Uniswap is a decentralized exchange built on Ethereum’s smart contracting protocol to allow anyone to swap ERC-20 tokens directly from their Ethereum wallet. In September of this year, the company introduced users to UNI, the platform’s digital token, of which roughly 60 percent has been allocated to Uniswap users.

Over the past two years, Uniswap has overseen roughly $20 billion in trades and has been integrated into hundreds of interfaces, making it one of the most prominent and successful DeFi platforms in existence.
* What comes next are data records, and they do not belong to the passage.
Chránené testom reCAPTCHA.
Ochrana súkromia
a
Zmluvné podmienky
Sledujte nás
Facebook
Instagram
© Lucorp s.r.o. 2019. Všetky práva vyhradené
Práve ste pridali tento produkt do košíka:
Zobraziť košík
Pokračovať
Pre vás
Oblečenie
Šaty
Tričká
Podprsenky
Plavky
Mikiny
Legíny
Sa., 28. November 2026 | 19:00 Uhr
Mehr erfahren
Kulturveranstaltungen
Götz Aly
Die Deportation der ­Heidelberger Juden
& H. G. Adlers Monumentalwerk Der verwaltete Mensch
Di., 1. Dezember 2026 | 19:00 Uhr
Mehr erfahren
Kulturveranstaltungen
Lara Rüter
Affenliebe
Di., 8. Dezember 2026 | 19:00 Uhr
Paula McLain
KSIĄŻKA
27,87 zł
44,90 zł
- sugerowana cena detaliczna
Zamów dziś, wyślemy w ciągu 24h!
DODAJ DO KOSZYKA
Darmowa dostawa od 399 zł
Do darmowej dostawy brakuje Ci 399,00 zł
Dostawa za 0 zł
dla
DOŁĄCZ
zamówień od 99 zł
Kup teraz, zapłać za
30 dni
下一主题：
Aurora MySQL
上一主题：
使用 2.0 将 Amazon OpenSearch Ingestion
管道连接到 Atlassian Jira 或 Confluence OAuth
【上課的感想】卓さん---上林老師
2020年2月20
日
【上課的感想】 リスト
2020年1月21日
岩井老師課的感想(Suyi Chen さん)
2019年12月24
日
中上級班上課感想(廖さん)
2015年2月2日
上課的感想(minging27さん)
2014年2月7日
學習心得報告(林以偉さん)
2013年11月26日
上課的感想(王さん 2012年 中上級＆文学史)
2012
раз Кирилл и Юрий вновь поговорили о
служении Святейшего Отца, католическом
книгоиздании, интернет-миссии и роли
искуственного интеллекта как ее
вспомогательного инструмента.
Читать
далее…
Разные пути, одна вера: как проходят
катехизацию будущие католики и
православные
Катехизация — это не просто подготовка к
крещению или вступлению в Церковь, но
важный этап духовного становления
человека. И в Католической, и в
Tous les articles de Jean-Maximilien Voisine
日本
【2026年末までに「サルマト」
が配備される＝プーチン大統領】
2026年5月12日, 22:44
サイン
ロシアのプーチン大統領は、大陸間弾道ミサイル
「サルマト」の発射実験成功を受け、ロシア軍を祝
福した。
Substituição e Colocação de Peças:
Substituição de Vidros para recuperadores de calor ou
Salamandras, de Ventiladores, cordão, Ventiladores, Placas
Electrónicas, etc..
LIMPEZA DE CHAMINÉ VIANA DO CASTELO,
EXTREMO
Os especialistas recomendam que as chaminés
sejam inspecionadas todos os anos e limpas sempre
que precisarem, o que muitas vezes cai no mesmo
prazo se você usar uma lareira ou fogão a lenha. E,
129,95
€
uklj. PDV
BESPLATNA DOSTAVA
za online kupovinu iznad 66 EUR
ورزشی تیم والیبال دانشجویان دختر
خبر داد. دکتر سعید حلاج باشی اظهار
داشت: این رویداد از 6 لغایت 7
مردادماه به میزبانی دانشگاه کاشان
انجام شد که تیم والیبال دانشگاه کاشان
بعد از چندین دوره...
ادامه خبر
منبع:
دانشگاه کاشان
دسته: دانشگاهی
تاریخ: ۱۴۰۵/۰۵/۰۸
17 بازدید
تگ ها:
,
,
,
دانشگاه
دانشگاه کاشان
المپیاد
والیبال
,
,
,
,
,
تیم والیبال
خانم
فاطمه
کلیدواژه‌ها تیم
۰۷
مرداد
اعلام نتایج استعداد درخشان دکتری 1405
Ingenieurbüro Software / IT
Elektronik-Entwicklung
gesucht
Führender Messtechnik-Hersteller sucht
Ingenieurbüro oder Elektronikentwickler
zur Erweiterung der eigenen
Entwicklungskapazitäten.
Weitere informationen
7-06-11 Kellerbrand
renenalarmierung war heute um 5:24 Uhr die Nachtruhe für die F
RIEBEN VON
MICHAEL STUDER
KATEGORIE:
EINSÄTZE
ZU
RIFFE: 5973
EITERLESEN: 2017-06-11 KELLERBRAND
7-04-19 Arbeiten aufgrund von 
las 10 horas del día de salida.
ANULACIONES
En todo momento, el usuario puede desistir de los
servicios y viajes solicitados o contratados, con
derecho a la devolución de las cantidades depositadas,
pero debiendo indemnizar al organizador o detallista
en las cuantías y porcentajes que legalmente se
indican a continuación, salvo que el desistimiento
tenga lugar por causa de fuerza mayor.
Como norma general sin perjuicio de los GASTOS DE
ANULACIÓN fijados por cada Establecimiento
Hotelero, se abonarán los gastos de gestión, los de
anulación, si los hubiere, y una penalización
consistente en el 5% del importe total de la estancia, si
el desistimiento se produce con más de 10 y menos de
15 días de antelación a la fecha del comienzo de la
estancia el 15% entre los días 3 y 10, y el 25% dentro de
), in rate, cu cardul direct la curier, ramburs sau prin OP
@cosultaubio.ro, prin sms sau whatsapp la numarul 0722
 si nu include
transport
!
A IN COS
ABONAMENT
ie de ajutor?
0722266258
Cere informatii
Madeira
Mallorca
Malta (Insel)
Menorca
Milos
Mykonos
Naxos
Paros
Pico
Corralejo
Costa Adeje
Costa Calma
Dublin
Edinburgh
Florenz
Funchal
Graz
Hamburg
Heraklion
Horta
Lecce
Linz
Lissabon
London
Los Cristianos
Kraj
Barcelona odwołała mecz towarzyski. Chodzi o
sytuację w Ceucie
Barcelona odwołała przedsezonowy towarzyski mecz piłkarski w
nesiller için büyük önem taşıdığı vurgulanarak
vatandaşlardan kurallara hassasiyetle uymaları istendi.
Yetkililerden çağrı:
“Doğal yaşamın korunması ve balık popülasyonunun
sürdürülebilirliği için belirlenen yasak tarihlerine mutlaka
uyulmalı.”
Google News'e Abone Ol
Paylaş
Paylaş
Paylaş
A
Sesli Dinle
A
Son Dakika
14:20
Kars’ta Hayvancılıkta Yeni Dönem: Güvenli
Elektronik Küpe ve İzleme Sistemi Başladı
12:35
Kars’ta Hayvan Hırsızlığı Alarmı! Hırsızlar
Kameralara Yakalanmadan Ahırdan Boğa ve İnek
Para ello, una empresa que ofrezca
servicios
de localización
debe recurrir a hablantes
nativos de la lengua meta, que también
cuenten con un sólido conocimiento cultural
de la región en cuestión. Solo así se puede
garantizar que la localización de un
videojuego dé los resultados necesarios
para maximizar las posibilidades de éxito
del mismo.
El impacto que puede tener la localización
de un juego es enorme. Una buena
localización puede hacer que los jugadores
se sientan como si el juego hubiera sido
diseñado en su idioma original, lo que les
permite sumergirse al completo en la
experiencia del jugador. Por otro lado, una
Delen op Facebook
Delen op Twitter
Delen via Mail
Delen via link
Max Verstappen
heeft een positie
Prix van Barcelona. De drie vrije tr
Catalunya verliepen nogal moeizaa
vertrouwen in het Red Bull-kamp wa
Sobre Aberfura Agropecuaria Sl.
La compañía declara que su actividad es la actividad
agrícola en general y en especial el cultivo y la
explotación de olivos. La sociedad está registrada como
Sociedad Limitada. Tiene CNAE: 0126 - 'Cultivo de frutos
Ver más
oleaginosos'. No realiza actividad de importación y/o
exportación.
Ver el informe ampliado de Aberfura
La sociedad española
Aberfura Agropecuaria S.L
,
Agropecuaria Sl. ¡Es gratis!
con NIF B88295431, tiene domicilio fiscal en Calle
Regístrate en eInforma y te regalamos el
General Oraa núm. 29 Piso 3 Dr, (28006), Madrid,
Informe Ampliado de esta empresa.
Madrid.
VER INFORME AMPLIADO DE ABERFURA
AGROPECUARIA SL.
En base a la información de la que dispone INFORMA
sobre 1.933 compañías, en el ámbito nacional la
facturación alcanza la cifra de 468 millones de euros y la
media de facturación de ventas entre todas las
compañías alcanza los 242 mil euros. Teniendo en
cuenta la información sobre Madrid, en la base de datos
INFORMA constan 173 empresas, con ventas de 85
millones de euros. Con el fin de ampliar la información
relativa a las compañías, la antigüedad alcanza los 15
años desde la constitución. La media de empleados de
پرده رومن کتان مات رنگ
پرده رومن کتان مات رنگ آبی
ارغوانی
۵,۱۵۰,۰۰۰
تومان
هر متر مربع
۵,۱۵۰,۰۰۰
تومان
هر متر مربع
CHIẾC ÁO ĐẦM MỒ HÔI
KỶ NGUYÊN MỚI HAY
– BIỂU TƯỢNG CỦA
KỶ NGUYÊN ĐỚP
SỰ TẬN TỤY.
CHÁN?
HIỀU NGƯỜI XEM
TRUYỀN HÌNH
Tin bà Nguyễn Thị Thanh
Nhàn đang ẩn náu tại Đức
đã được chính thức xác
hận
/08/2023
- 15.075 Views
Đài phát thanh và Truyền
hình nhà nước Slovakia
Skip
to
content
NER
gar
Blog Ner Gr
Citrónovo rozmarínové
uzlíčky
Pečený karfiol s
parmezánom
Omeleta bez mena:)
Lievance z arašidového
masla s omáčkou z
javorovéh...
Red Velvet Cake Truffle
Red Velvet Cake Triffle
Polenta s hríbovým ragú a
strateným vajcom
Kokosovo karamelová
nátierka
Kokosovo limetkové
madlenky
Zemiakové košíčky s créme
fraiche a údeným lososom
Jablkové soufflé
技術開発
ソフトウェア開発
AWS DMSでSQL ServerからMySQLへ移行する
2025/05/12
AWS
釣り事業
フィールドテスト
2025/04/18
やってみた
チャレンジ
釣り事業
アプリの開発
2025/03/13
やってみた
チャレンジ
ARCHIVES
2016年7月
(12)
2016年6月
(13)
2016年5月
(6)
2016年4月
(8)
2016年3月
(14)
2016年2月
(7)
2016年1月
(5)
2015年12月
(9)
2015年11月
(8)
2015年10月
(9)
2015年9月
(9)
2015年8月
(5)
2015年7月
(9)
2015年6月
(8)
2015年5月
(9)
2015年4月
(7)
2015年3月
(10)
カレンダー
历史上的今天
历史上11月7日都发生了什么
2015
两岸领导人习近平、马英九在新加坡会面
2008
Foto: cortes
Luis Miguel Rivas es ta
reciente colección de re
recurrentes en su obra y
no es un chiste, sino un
On average, daily trades often exceed $220 million.

Some of the things leading to Uniswap’s present levels of success and adoption include the fact that it does not rely on any fees to garner income. There are no fees for those who engage in transactions on the platform, and there are no middlemen required to push transactions through. Thus, the company is fully decentralized and all trades are permissionless.

The company’s big claim to fame is its integration of what’s known as the “Constant Product Market Maker Model,” which allows users to fund any token with equal values of both Ethereum and the ERC-20 token they’re looking to trade.

Yield Farming

Any ERC-20 token can be traded and listed on the platform. There is a liquidity pool for virtually every token the company lists. These tokens can be traded by anyone, and all users can contribute to the liquidity pools of these tokens while earning part of a 0.3% provider fee.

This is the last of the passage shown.